Task prompt
In the material below, find the span from the line with "расширяет свою экосистему. Особенно интересно" to the line with "一番のお天気だったみたいです。" and transcribe only those lines, exactly, ends included, without the pictures.

Input data
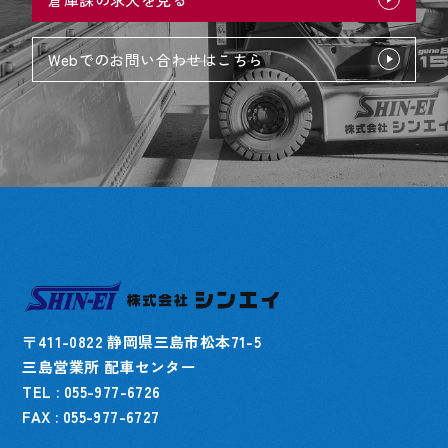
Webでのお問い合わせはこちら
〒411-0822 静岡県三島市松本71-5
三島営業所 配車センター
TEL : 055-977-6726
FAX : 055-977-6727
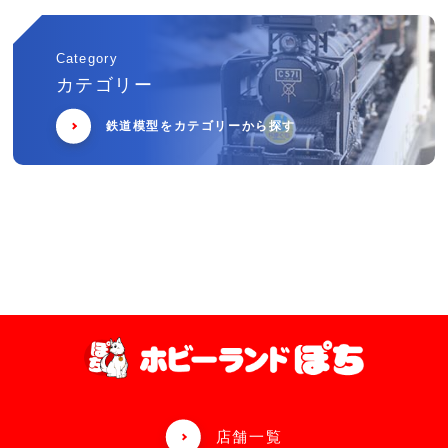
Category
カテゴリー
鉄道模型をカテゴリーから探す
店舗一覧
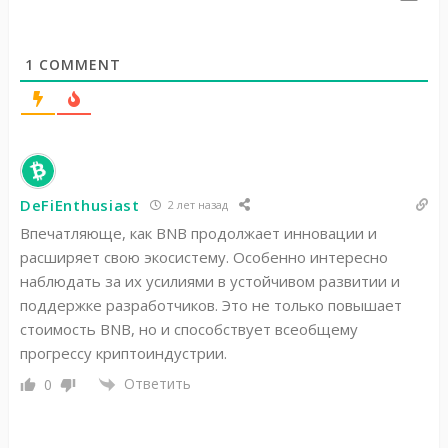
1
COMMENT
DeFiEnthusiast
2 лет назад
Впечатляюще, как BNB продолжает инновации и
расширяет свою экосистему. Особенно интересно
наблюдать за их усилиями в устойчивом развитии и
поддержке разработчиков. Это не только повышает
стоимость BNB, но и способствует всеобщему
прогрессу криптоиндустрии.
Ответить
0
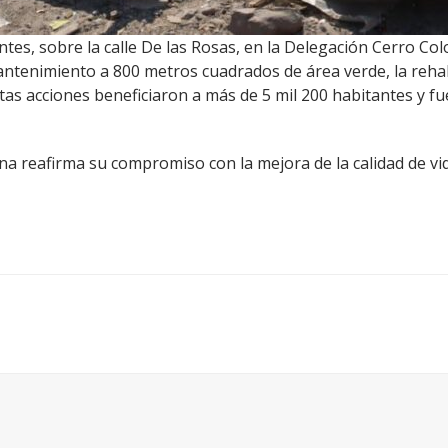
ntes, sobre la calle De las Rosas, en la Delegación Cerro Co
ntenimiento a 800 metros cuadrados de área verde, la rehabi
stas acciones beneficiaron a más de 5 mil 200 habitantes y f
ana reafirma su compromiso con la mejora de la calidad de 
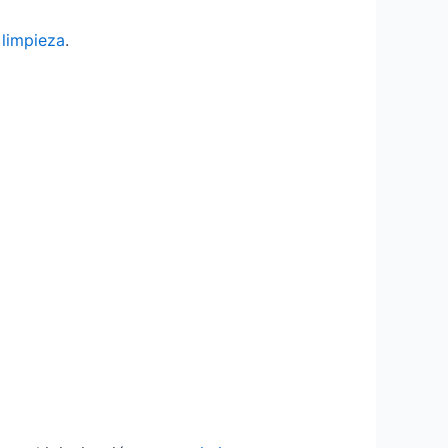
e
limpieza
.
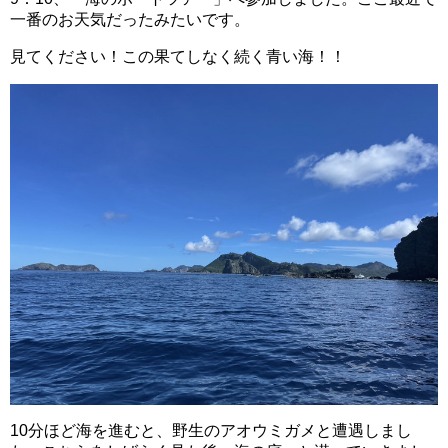
一番のお天気だったみたいです。
見てください！この果てしなく続く青い海！！
10分ほど海を進むと、野生のアオウミガメと遭遇しまし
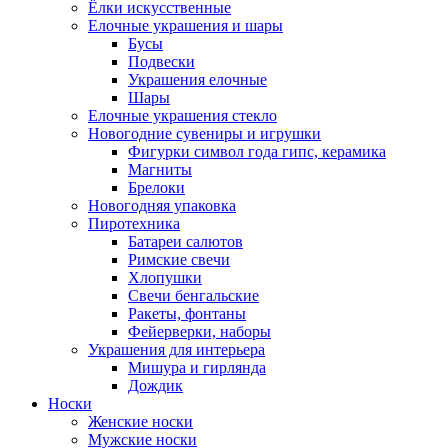
Ёлки искусственные
Елочные украшения и шары
Бусы
Подвески
Украшения елочные
Шары
Елочные украшения стекло
Новогодние сувениры и игрушки
Фигурки символ года гипс, керамика
Магниты
Брелоки
Новогодняя упаковка
Пиротехника
Батареи салютов
Римские свечи
Хлопушки
Свечи бенгальские
Ракеты, фонтаны
Фейерверки, наборы
Украшения для интерьера
Мишура и гирлянда
Дождик
Носки
Женские носки
Мужские носки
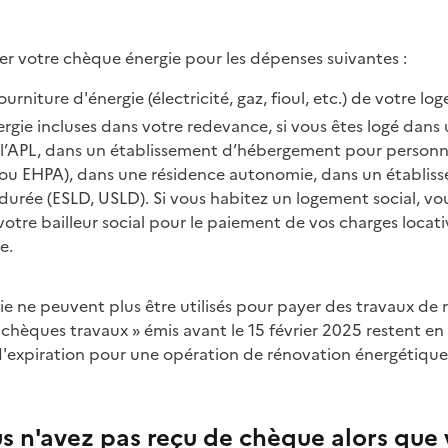
ser votre chèque énergie pour les dépenses suivantes :
ourniture d'énergie (électricité, gaz, fioul, etc.) de votre lo
ergie incluses dans votre redevance, si vous êtes logé dans
l’APL, dans un établissement d’hébergement pour person
ou EHPA), dans une résidence autonomie, dans un établis
 durée (ESLD, USLD). Si vous habitez un logement social, v
otre bailleur social pour le paiement de vos charges locati
e.
 chèques travaux » émis avant le 15 février 2025 restent en
 d'expiration pour une opération de rénovation énergétique
us n'avez pas reçu de chèque alors que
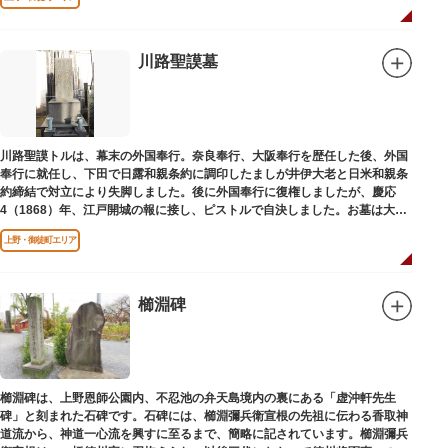
川路聖謨墓
川路聖謨トルは、幕末の外国奉行。奈良奉行、大阪奉行を歴任した後、外国
奉行に就任し、下田で日露和親条約に調印したましが井伊大老と日米和親条
約締結で対立により失脚しました。後に外国奉行に復権しましたが、慶応
4（1868）年、江戸開城の報に接し、ピストルで自決しました。お墓は大正
寺（たいしょうじ）にあります。
上野・御徒町エリア
櫛淵碑
櫛淵碑は、上野恩師公園内、不忍池の弁天島境内の裏にある「虚沖軒先生
碑」と刻まれた石碑です。石碑には、櫛淵彌兵衛宣根の先祖に伝わる香取神
道流から、神道一心流を興すに至るまで、簡略に記されています。櫛淵彌兵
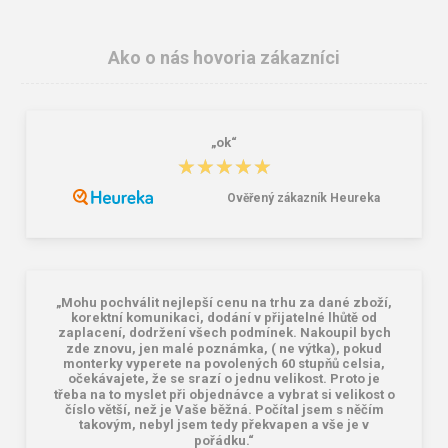
Ako o nás hovoria zákazníci
„ok“
Respirátor ARDON®M002 FFP2
3M 1271 Zátky so šnúrkou 1 pár
★★★★★
★★★★★
0,30 €
1,60 €
Ověřený zákazník Heureka
„Mohu pochválit nejlepší cenu na trhu za dané zboží,
korektní komunikaci, dodání v přijatelné lhůtě od
zaplacení, dodržení všech podmínek. Nakoupil bych
zde znovu, jen malé poznámka, ( ne výtka), pokud
monterky vyperete na povolených 60 stupňů celsia,
očekávajete, že se srazí o jednu velikost. Proto je
třeba na to myslet při objednávce a vybrat si velikost o
číslo větší, než je Vaše běžná. Počítal jsem s něčím
takovým, nebyl jsem tedy překvapen a vše je v
pořádku.“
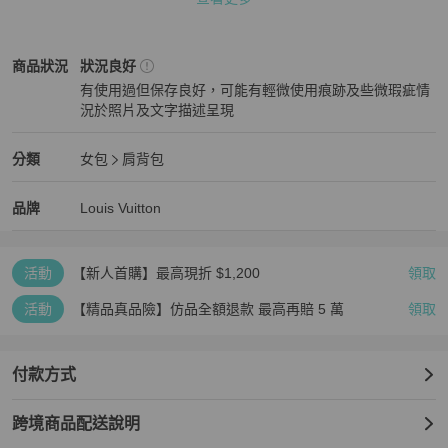
產品編號：M80745

序號：E0:16:3C:01:90:AE:4E:2F

產地：義大利

Louis Vuitton
女包
商品狀態與細節
商品狀況
狀況良好
等級：AB

有使用過但保存良好，可能有輕微使用痕跡及些微瑕疵情
SKU：126599SAM

況於照片及文字描述呈現
狀態 : 

狀況良好
外部：表面：輕微摩擦

金屬配件：輕微刮痕

Louis Vuitton
女包
分類資訊
分類
女包
肩背包
內部：輕微摩擦

女包
/
肩背包
推薦
口袋：輕微摩擦

Louis Vuitton
Louis Vuitton
精品
推薦清單
女包
品牌介紹
品牌
Louis Vuitton
邊角：輕微磨損

氣味：我們沒有聞到任何難聞的氣味。

其他備註：-

活動
【新人首購】最高現折 $1,200
領取
【PopChill 台灣購物保障】

★免國際運費，免高額關稅．90天仿品疑慮全額退款

活動
【精品真品險】仿品全額退款 最高再賠 5 萬
領取
★下單時於 PopChill 付費台幣499元加購安心購（正品鑑定）與（品
質檢查）服務，意即商品抵達台灣時，由PopChill進行開箱錄影比對
商品圖文相符以及二次鑑定和確認缺件，如存在重大落差，平台將提
付款方式
供拍照服務，買家有權利取消訂單，無須支付任何費用。

跨境商品配送說明
【PopChill 香港購物保障】
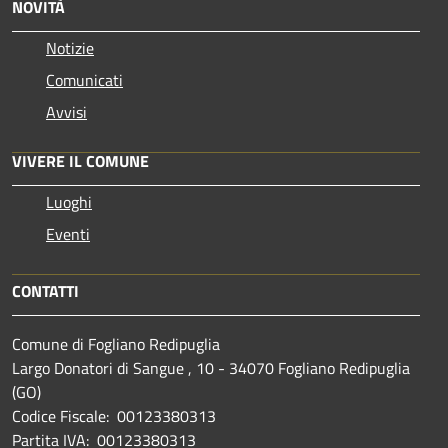
NOVITÀ
Notizie
Comunicati
Avvisi
VIVERE IL COMUNE
Luoghi
Eventi
CONTATTI
Comune di Fogliano Redipuglia
Largo Donatori di Sangue , 10 - 34070 Fogliano Redipuglia
(GO)
Codice Fiscale: 00123380313
Partita IVA: 00123380313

Response for this exercise
расширяет свою экосистему. Особенно интересно
наблюдать за их усилиями в устойчивом развитии и
поддержке разработчиков. Это не только повышает
стоимость BNB, но и способствует всеобщему
прогрессу криптоиндустрии.
Ответить
0
ntes, sobre la calle De las Rosas, en la Delegación Cerro Co
ntenimiento a 800 metros cuadrados de área verde, la rehabi
stas acciones beneficiaron a más de 5 mil 200 habitantes y f
ana reafirma su compromiso con la mejora de la calidad de 
e
limpieza
.
一番のお天気だったみたいです。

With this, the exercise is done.